A lot has been going on. But I am happy to say I am fine. And you are too. Even if you don't feel it. We used to talk about art school and business school and how business school was the easy way and art school was the hard one. Which is ironic because I am majoring in Interior Design because I thought it would be easier than marketing or journalism. But once again I am not sure. This single phrase must be the mantra for every post high school but pre college graduate. And I blame you people. You writers and story tellers and world creators.
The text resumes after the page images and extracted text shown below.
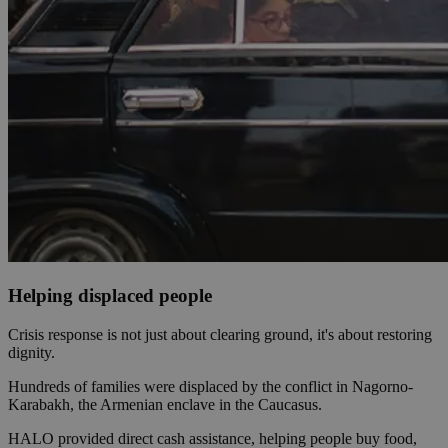
Helping displaced people
Crisis response is not just about clearing ground, it's about restoring
dignity.
Hundreds of families were displaced by the conflict in Nagorno-
Karabakh, the Armenian enclave in the Caucasus.
HALO provided direct cash assistance, helping people buy food,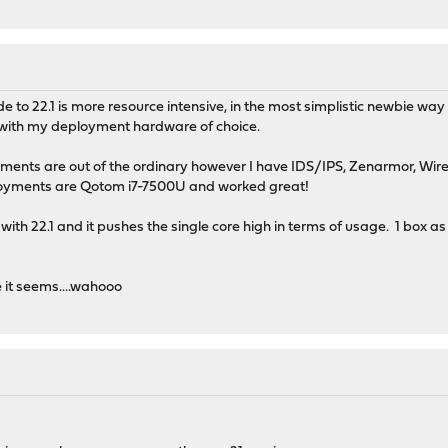
to 22.1 is more resource intensive, in the most simplistic newbie way 
 with my deployment hardware of choice.
oyments are out of the ordinary however I have IDS/IPS, Zenarmor, W
loyments are Qotom i7-7500U and worked great!
r with 22.1 and it pushes the single core high in terms of usage. 1 bo
 it seems....wahooo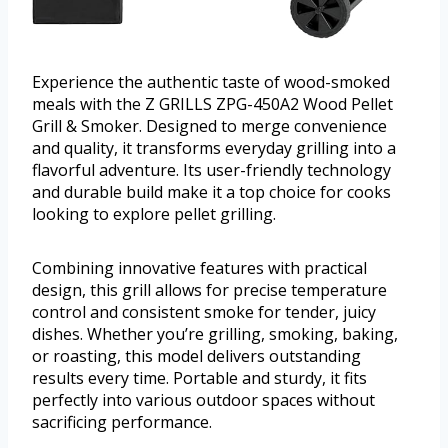
Experience the authentic taste of wood-smoked
meals with the Z GRILLS ZPG-450A2 Wood Pellet
Grill & Smoker. Designed to merge convenience
and quality, it transforms everyday grilling into a
flavorful adventure. Its user-friendly technology
and durable build make it a top choice for cooks
looking to explore pellet grilling.
Combining innovative features with practical
design, this grill allows for precise temperature
control and consistent smoke for tender, juicy
dishes. Whether you’re grilling, smoking, baking,
or roasting, this model delivers outstanding
results every time. Portable and sturdy, it fits
perfectly into various outdoor spaces without
sacrificing performance.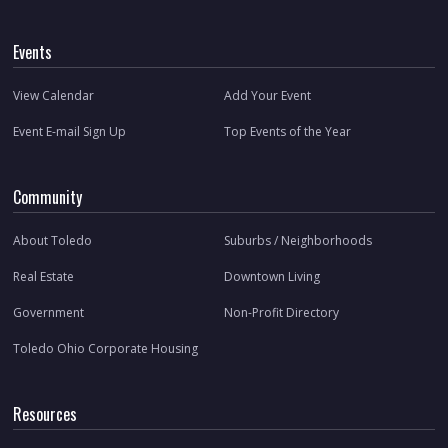
Events
View Calendar
Add Your Event
Event E-mail Sign Up
Top Events of the Year
Community
About Toledo
Suburbs / Neighborhoods
Real Estate
Downtown Living
Government
Non-Profit Directory
Toledo Ohio Corporate Housing
Resources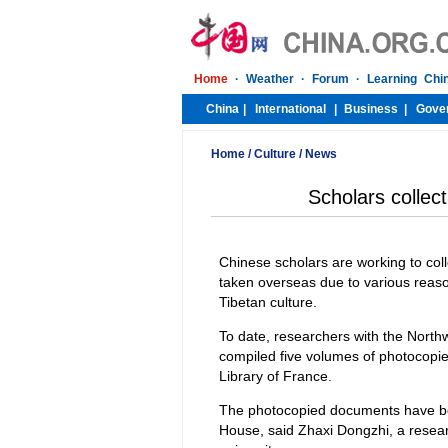
Home
/
Culture
/
News
Scholars collect
Chinese scholars are working to col
taken overseas due to various reason
Tibetan culture.
To date, researchers with the Northw
compiled five volumes of photocopies
Library of France.
The photocopied documents have be
House, said Zhaxi Dongzhi, a resea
Addie Lamb has a secret blog and I found it (I'm so sorry for telling you like this) and it reminded me of why I wanted to write in the first place, and it was just like, THIS IS IT. THIS IS THE STUFF I AM TALKING ABOUT THIS IS WHAT I WANT TO DO FOR FOREVER. RIGHT HERE. The same way I felt after reading Mindy Kaling's book and Ellen's and Tina's. What can I say, funny ladies writing memoirs is my weakness. Enough of all this serious mumbo jumbo that I've been trying to do but I keep finding that everyone does it so much better than me. It's fun to read in a weird "omg my heart is breaking and I'm crying but it sounds so beautiful I have to keep reading" sort of way. But it's horribly depressing and agonizing and frustrating to write. I feel like I always had to be brooding and cynical about something. So I am giving up. I'll leave that to the real poets and romantics that I long tried to transform myself into.
I'm not sure what way to end this post, other than to let you know its going to start getting a lot brighter around here.